Всего он написал не так уж много песен – не более ста. Но зато каких песен! И как не похожи они были друг на друга! Каждая «песенная картинка» решалась в индивидуальном творческом ключе. Он постоянно совершенствовал голосоведение, отшлифовывал каждый такт, выверял гармонию, ритм, инструментальное сопровождение. Его художественное мастерство сродни таланту русских народных умельцев, выпускающих из рук своих диковинные по чистоте, тонкости и красоте произведения.

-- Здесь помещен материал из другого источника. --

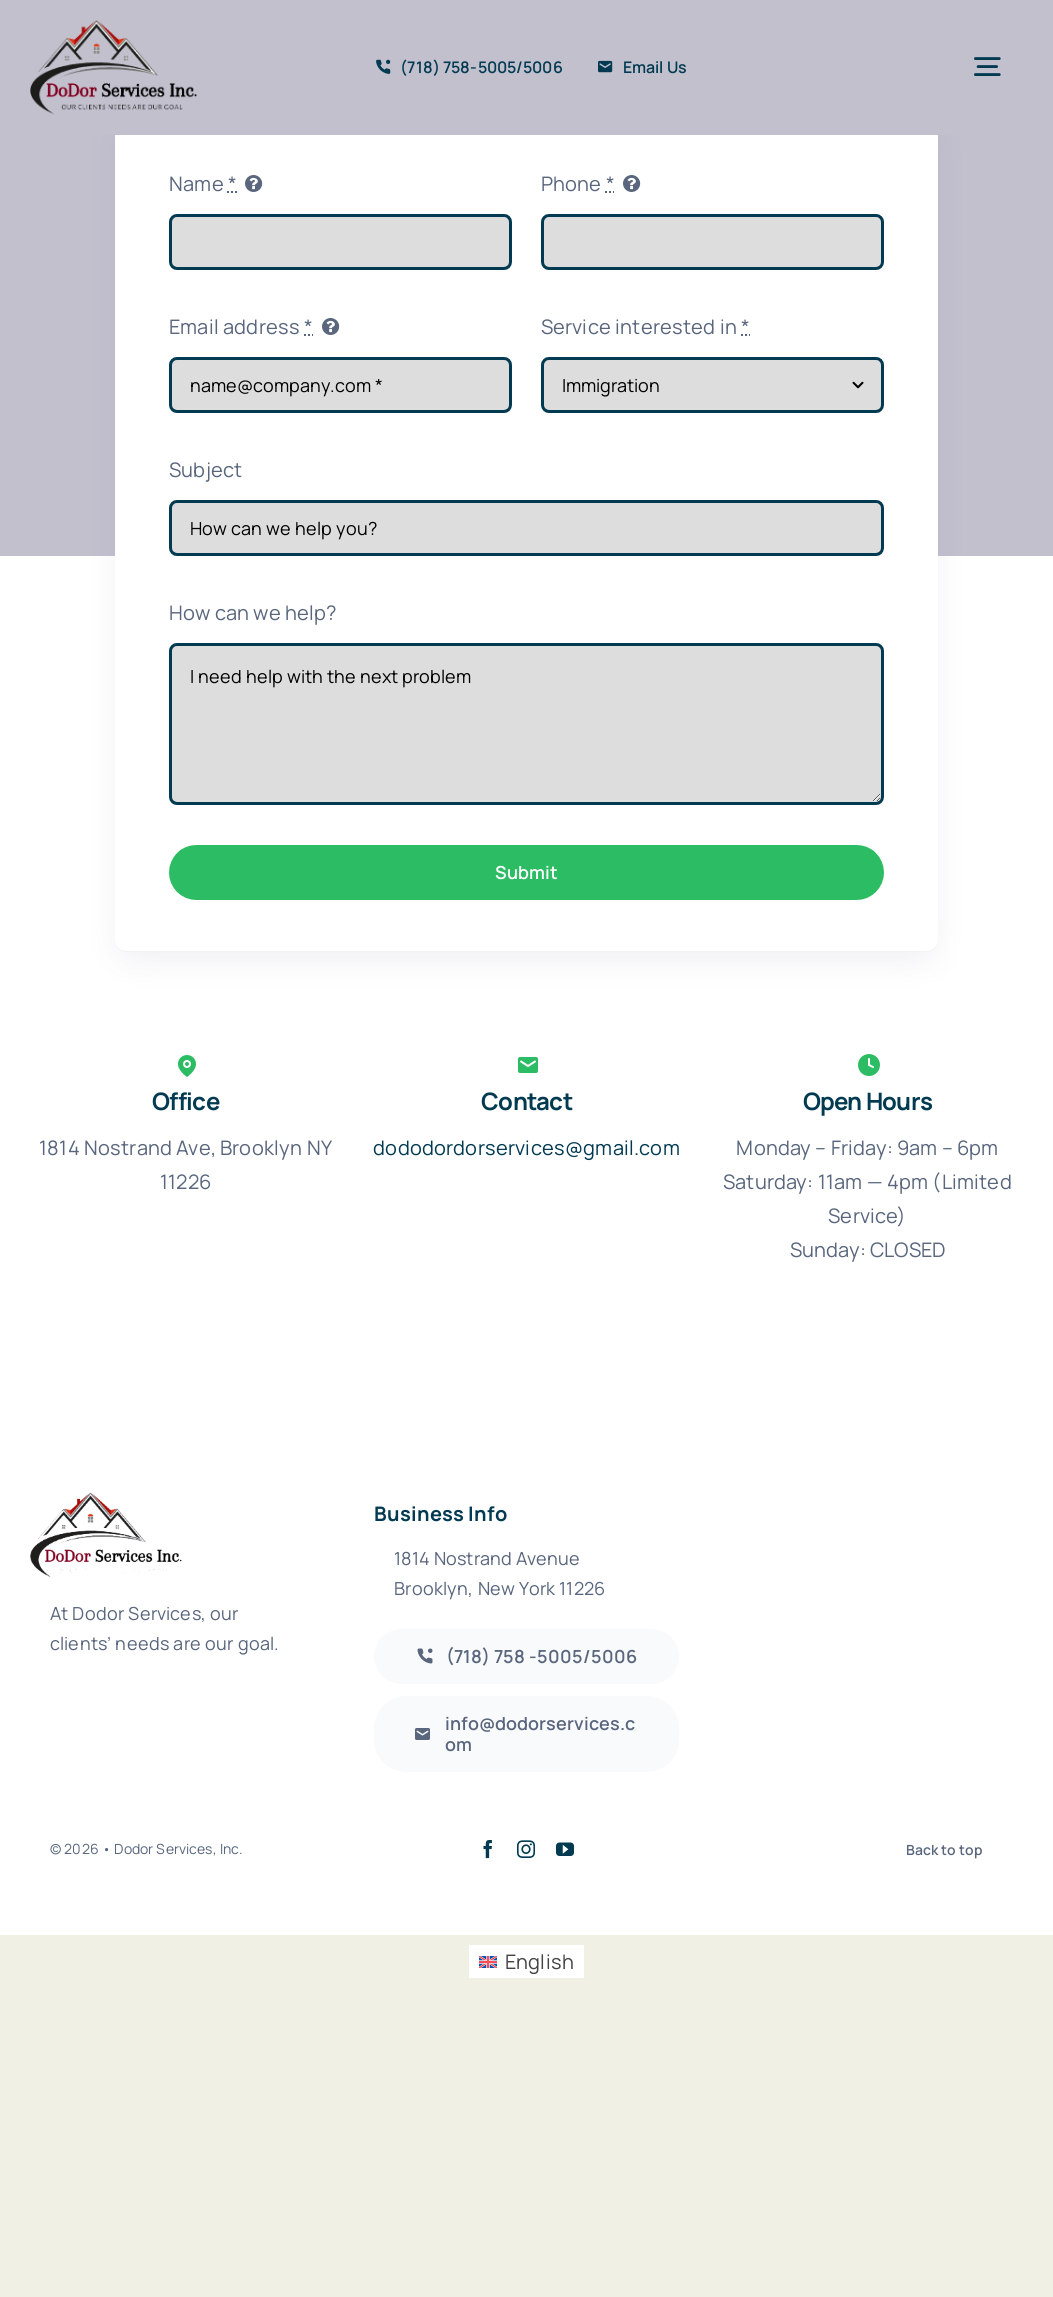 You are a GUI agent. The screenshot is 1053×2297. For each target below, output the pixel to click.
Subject (205, 469)
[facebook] (488, 1849)
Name (203, 183)
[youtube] (565, 1849)
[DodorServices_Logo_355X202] (113, 29)
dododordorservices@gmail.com (526, 1147)
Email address (241, 326)
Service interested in (646, 326)
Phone (578, 183)
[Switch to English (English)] (526, 1961)
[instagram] (526, 1849)
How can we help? (253, 612) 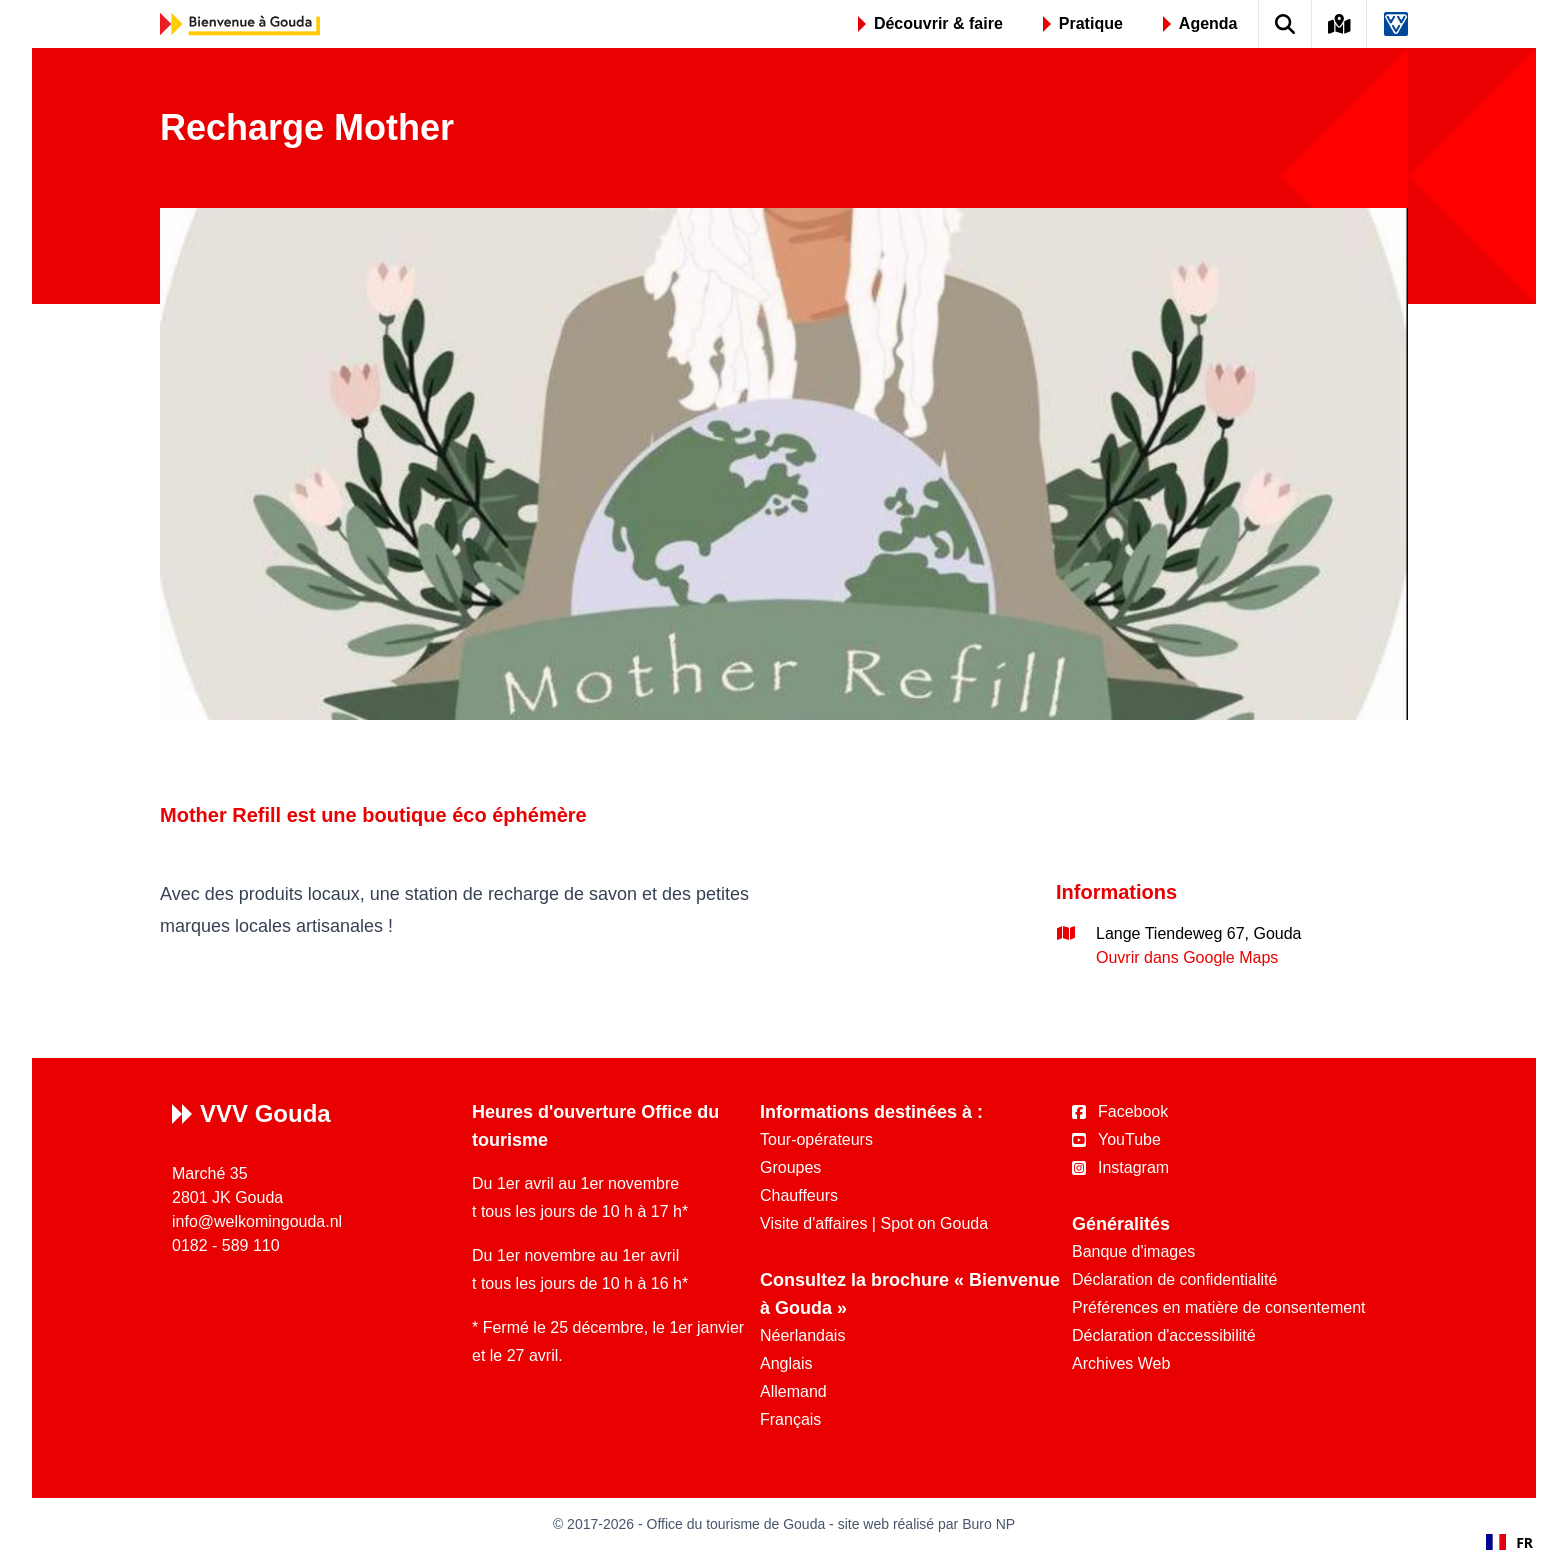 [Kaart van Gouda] (1340, 24)
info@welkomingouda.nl (257, 1221)
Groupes (790, 1167)
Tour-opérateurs (816, 1139)
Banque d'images (1133, 1251)
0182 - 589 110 (226, 1245)
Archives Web (1121, 1363)
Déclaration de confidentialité (1174, 1279)
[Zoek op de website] (1285, 24)
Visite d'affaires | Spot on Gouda (874, 1223)
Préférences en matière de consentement (1219, 1307)
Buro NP (988, 1524)
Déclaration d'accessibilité (1164, 1335)
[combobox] (1509, 1542)
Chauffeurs (799, 1195)
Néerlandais (802, 1335)
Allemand (793, 1391)
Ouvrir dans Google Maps (1187, 957)
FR (1509, 1542)
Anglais (786, 1363)
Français (790, 1419)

Захаров искал новое всю жизнь. Его воображение захватывали самые различные темы и формы их воплощения! Кто не знает каскада лирических, величальных, шуточных захаровских песен! Мелодический дар, безукоризненное владение интонацией, песенным напевом позволили композитору взять высоты, прежде недосягаемые. В соавторы Захаров брал М. Исаковского, А. Твардовского, С. Михалкова. Он отлично понимал ценность образного и вдохновенного поэтического текста и всегда стремился подчинить поэтический строй песни своему музыкальному замыслу. Часто Владимир Григорьевич видоизменял стихи для песен, переставлял строки, допуская повторы отдельных слов или даже слогов. При этом они не теряли подлинной оригинальности, сочности и свежести содержания. Захаров был чрезвычайно требователен к поэтическому произведению и отбирал для себя только то, что отвечало его вкусу и наклонностям. «Он мог даже иной раз положить на музыку и не первоклассный текст, – писал Исаковский в воспоминаниях о Захарове, – но никогда не взял бы стихов, чуждых ему по своим художественным качествам. Поэтому он легко мирился с тем, что некоторые мои стихи, почему‑либо не увлекавшие его, попадали к другим композиторам. Но очень сожалел, что не написал в свое время песни «Расцветали яблони и груши».

Захаров считал песенное искусство «большой ответственной трибуной». Вот почему он относился к нему чрезвычайно строго, не терпел скороспелости. Поэтому‑то из‑под его пера не вышло ни одного незавершенного, сырого произведения. В год он писал две‑три песни, лишь иногда больше. Но всегда писал легко, заразительно, как правило, несколько вариантов. Бывали случаи, когда песня «не шла» и исполнение ее оставляло желать лучшего. Тогда она безжалостно возвращалась на письменный стол для доработки, а в иных случаях упрятывалась и в ящик стола – «для архива».

Когда Владимиру Григорьевичу говорили, что та или иная его песня заслужила всенародное признание, он обычно отвечал:

– Даже лучшие песни мы не имеем права называть народными до тех пор, пока они действительно прочно не войдут в народ, не будут признаны им, не выдержат испытание временем.

Песни Захарова выдержали такое испытание и стали поистине массовыми, народными в самом высоком смысле этого слова.

Репетиции его носили особый характер. Он беседовал по душам, «за жизнь», об искусстве, о песне и затем как‑то незаметно, специально не настраиваясь, предлагал одну, вторую, третью песню, обсуждал их еще и еще раз и делал необходимые выводы. Его непринужденность в процессе работы способствовала тому, что нелегкий подготовительный труд приносил исполнителю удовольствие, радость.

Владимир Григорьевич отличался изумительным тактом, никогда не перебивал собеседника ни в разговоре, ни во время пения. А только потом делал замечания, разъяснял, вносил поправки.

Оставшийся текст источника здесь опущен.